══ Extracted information ══

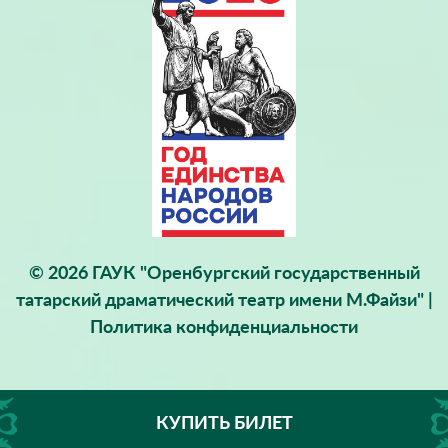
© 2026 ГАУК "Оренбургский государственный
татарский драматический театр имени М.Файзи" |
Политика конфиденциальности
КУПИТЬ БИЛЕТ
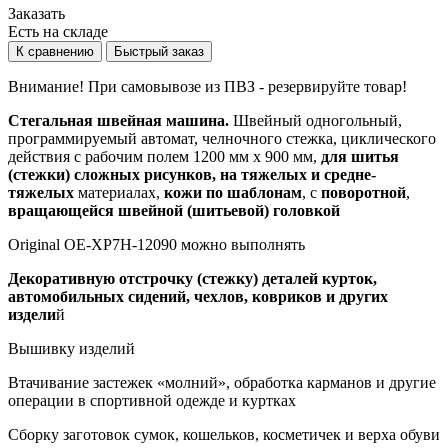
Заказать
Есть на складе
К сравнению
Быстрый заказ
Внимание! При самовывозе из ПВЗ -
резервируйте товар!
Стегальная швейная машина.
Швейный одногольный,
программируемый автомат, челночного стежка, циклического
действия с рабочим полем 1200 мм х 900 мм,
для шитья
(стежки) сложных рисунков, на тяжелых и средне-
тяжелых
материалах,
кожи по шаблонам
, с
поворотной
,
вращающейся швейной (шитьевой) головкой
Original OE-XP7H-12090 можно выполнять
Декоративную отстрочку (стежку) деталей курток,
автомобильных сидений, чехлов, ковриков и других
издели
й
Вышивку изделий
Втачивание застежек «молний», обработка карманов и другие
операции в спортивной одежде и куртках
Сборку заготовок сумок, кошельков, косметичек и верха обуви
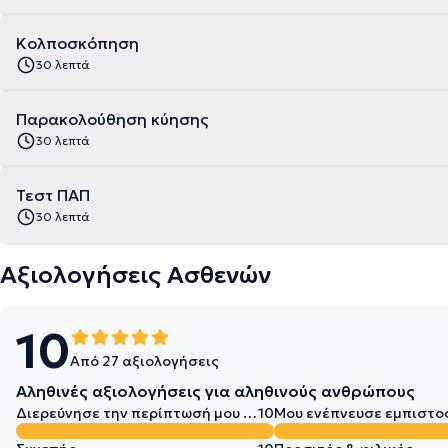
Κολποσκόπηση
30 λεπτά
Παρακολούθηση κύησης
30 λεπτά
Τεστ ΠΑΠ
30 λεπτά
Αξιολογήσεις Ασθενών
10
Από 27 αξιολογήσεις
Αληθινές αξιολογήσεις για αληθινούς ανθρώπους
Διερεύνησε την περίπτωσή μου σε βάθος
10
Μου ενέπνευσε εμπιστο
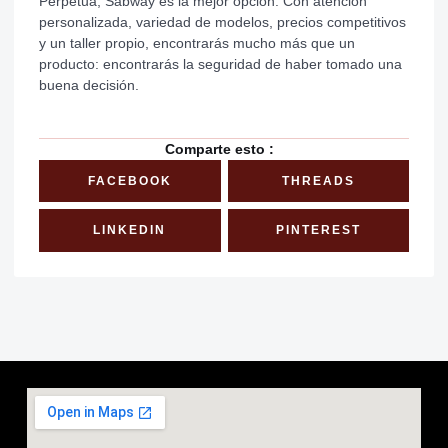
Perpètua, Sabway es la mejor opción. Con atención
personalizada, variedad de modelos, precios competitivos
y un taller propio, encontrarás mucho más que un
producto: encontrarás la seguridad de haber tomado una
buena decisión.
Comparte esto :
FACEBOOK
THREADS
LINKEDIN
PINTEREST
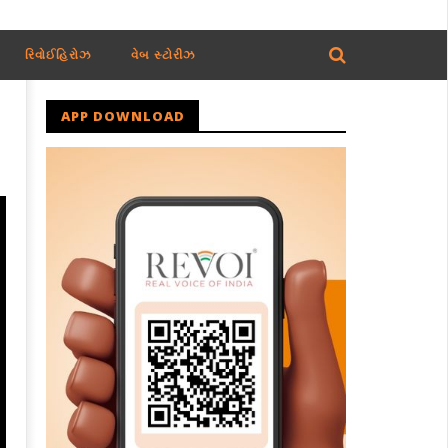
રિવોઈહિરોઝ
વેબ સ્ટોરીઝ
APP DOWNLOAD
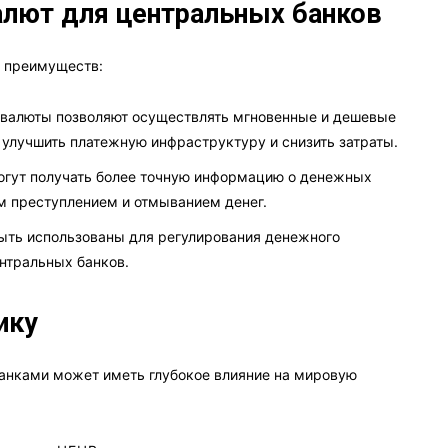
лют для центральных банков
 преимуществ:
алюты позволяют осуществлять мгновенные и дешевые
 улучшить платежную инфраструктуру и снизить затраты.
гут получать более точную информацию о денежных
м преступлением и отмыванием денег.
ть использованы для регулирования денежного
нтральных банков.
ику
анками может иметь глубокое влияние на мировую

═══
══ Extracted information ══

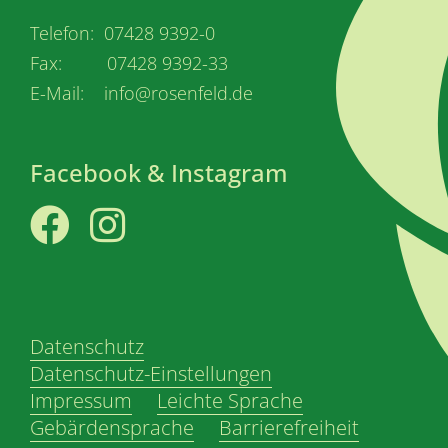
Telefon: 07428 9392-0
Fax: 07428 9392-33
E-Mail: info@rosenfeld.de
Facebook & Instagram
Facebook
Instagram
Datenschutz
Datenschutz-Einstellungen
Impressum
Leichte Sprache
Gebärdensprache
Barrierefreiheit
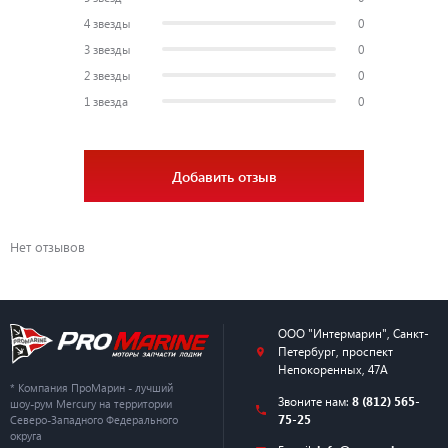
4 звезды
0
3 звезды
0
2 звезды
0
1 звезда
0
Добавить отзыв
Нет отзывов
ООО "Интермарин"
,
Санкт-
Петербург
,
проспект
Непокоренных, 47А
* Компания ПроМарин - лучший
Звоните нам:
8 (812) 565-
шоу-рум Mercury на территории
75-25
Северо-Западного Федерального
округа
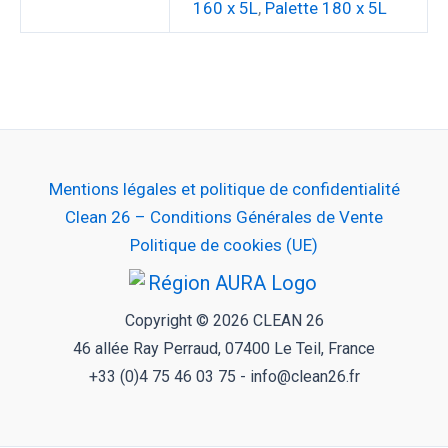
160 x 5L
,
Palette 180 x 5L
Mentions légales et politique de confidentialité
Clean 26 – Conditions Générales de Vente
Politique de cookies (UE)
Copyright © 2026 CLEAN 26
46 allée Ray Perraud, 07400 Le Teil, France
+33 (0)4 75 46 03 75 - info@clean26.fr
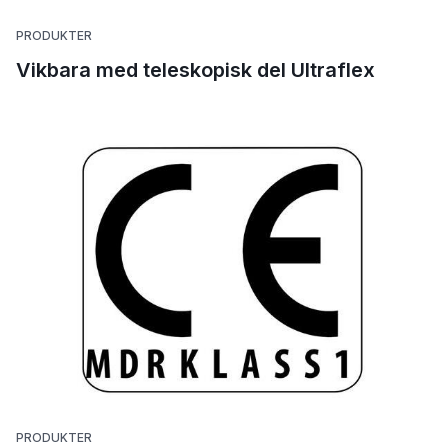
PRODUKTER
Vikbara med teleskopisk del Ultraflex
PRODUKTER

═══
══ Extracted information ══

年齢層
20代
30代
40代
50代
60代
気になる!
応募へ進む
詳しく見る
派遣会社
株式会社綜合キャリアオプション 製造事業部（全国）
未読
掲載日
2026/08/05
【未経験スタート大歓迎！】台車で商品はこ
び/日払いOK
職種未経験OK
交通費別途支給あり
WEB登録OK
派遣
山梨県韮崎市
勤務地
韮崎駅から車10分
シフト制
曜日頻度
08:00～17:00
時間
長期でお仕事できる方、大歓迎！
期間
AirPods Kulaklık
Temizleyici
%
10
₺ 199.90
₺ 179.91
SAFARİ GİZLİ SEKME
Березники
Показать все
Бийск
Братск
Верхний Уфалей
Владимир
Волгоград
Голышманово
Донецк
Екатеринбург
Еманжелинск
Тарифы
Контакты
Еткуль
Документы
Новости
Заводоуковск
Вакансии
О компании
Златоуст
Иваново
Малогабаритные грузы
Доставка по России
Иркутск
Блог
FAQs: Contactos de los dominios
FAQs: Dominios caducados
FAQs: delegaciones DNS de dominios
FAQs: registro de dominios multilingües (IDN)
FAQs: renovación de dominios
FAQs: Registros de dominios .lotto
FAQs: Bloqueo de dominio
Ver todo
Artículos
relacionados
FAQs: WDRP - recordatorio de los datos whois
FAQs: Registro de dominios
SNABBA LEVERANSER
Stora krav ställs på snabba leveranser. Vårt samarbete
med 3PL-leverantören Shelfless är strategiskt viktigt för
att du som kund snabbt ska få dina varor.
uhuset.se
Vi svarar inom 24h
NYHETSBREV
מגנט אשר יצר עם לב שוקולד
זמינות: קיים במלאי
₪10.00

═══

Problem requirements: Keep to the lines above from the line with "producto: encontrarás la" to the line with "алюты позволяют осуществлять", and set down exactly those, inclusive, with nothing else and every picture left out.

Exercise solution:
producto: encontrarás la seguridad de haber tomado una
buena decisión.
Comparte esto :
FACEBOOK
THREADS
LINKEDIN
PINTEREST
રિવોઈહિરોઝ
વેબ સ્ટોરીઝ
APP DOWNLOAD
лют для центральных банков
 преимуществ:
алюты позволяют осуществлять мгновенные и дешевые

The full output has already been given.